While BRONCO’s work is less intentionally political, it still attests to the intense and inventive use of text and language in European strands of urban interventionism. For instance, “Kapitulismus: Streetart is the gel in the hairdo of capitulism” can be seen as an homage to classic Sponti-sayings, showing how the spirit of Sponti lives on inspiring new forms of linguistic creativity and how it resonates with recent developments in the contemporary urban public sphere. In a similar vein, many of BRONCO’s texts reflect critically on today’s pervasive popular media culture and industry. Some, like the Shakira piece exposes the uncanny sexual overcharge of our uninhibited popular media flow; others such as the Heidi Klum cycle highlight the obnoxious idiocy of mediatized celebrity culture. By contrast, some draw attention to the poetic qualities embedded in iconic popular cultural productions like Star Wars, by taking Darth Vader’s wisdom about the order of the galaxy out of its original context and transposing it onto the walls of Berlin buildings. There are also recurring examples of ambivalent and (self-)ironic commentary on contemporary urban art itself. And some of the texts are just sheer funny. Compressed in each of them we can detect a story of a feeling, a mood, an experience. And they can create an epiphany or a moment of light-hearted fun for the unsuspecting city dweller who encounters them by accident.

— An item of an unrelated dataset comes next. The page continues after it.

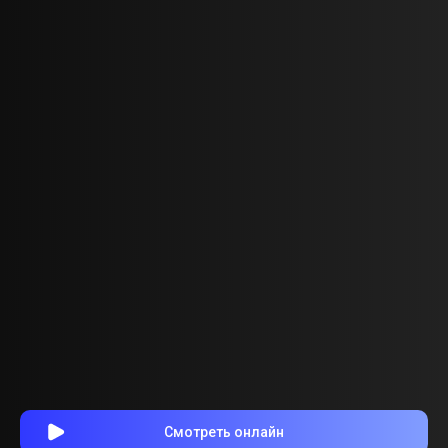
Смотреть онлайн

The visual simplicity of the BRONCO posters is misleading. It is carefully calculated by ingeniously mixing distinctive genres and techniques: the linguistic style of Sponti on a wheatpaste poster rather than sprayed on the wall, a minimalist but eye-catching color coding and typography, and the keen eye of the graffiti writer that always seeks out the best spot in a given urban environment. It is through this effective combination that BRONCO’s “handwriting” stands out from the sea of urban text and grabs the attention of the idle passers-by, even after the posters slowly start peeling off the walls.
When Willi Hau published the first extensive collection of Sponti-sayings in 1981 under the title “Ich geh kaputt, gehst Du mit?”, nobody thought that the volume would go on to become an instant bestseller. Its resounding success probably owed to the fact that it captured and condensed the free spirit of youth culture of the times. Hence, I am curious to see how readers and the broader public will react to the works of BRONCO collected from the streets of Berlin and other German cities in this nice little volume.
Introduction to BRONCO: Werkverzeihnis 2006-2012, Berlin: Possible books (forthcoming).